Might be snakewood without the snake eye pattern.

Chris


----------



## PenWorks (Jan 22, 2005)

It does look like snake wood with our the eyes, but you wouldn't be finding snakewood at a gun shop. I would bet Goncalo Alves as well.


----------



## Old Griz (Jan 22, 2005)

The burning rubber smell and density might make me believe it is desert ironwood.. have never gotten that smell from Gongalo Alves... I know that desert ironwood absolutely stinks when you turn it..


----------



## wayneis (Jan 22, 2005)

Could also be Cocobolo with the orange like that.  Don't really remember it smelling like that though.

Wayne


----------



## woodpens (Jan 22, 2005)

I was thinking Cocobolo also. However, it has that "underground" look like Thuya and Desert Ironwood. The color and figure do look like some Cocobolo I have in my shop.


----------



## wscrivens (Jan 22, 2005)

> _Originally posted by Gary_
> <br />Goncalo Alves maybe? It might help to identify it if you would sand one side and repost the pic.



Here are scans of sanded sides and a quick coat of sealer on one half.
I talked to my son (who got the wood for me) about the various suggestions you have made, and he said desert ironwood is frequently used in guns and smells bad when you work it.
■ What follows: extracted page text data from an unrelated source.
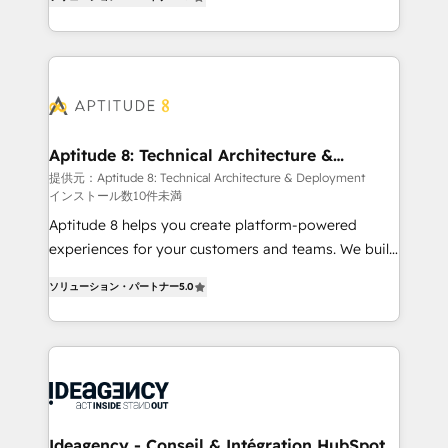
HubSpot dans votre organisation. Pour toute
l'intégration CRM et le développement des revenus
question technique ou besoin de structuration de
auprès de vos comptes existants. En France et à
votre projet HubSpot, contactez notre équipe pour
l'international, nous travaillons avec des ETI
un échange dédié.
ambitieuses, des grands groupes voulant aller au-
delà d’une simple transformation digitale et des
startups florissantes. Nos 3 grandes expertises sont :
➤ L’intégration de CRM et de méthodologie RevOps
Aptitude 8: Technical Architecture &
Deployment
pour aligner les équipes marketing, commerciales et
提供元：Aptitude 8: Technical Architecture & Deployment
インストール数10件未満
support client (data migration, synchronisation API,
audit et maintenance) ➤ La création de sites internet
Aptitude 8 helps you create platform-powered
de conversion qui transforment les visiteurs en
experiences for your customers and teams. We build
opportunités d'affaires ➤ La mise en place de
multi-hub solutions and orchestrate operations
ソリューション・パートナー
5.0
stratégies d'acquisition marketing (SEO, SEA,
across your entire tech stack. Aptitude 8 is trusted
inbound, automatisation marketing, ABM, IA,
by top brands such as Lenovo, Bluetooth,
emailing) Informations clés : - 10 ans d'expérience -
International Sports Sciences Association, SXSW,
100+ intégrations CRM HubSpot réussies - 40
Notion, Soundcloud, American Nurses Association,
experts conseil - 150 certifications HubSpot
Randstad, Uber Freight, and HubSpot itself. We have
cumulées
the largest technical consulting team of any HubSpot
partner and expertise across operational strategy,
Ideagency - Conseil & Intégration HubSpot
Many thanks to all of you!  

Walt


----------



## Gary (Jan 22, 2005)

He is right in that goncalo alves, desert ironwood and cocobolo are all three often used as pistol slabs. I've turned all three, and I do remember that the desert ironwood has a strange ordor to it. Looking at the pics with the sealer, I would bet that is what it is.


----------



## jwoodwright (Jan 22, 2005)

That was my suggestion as well.  Let's rename it "Stinky HardWood"...[]


----------



## ilikewood (Jan 31, 2005)

I've got both Cocobolo and Chechen that looks just like it.  Both are hard and heavy and have "unique" smells.  Cocobolo almost smells like burnt cinnamon.


----------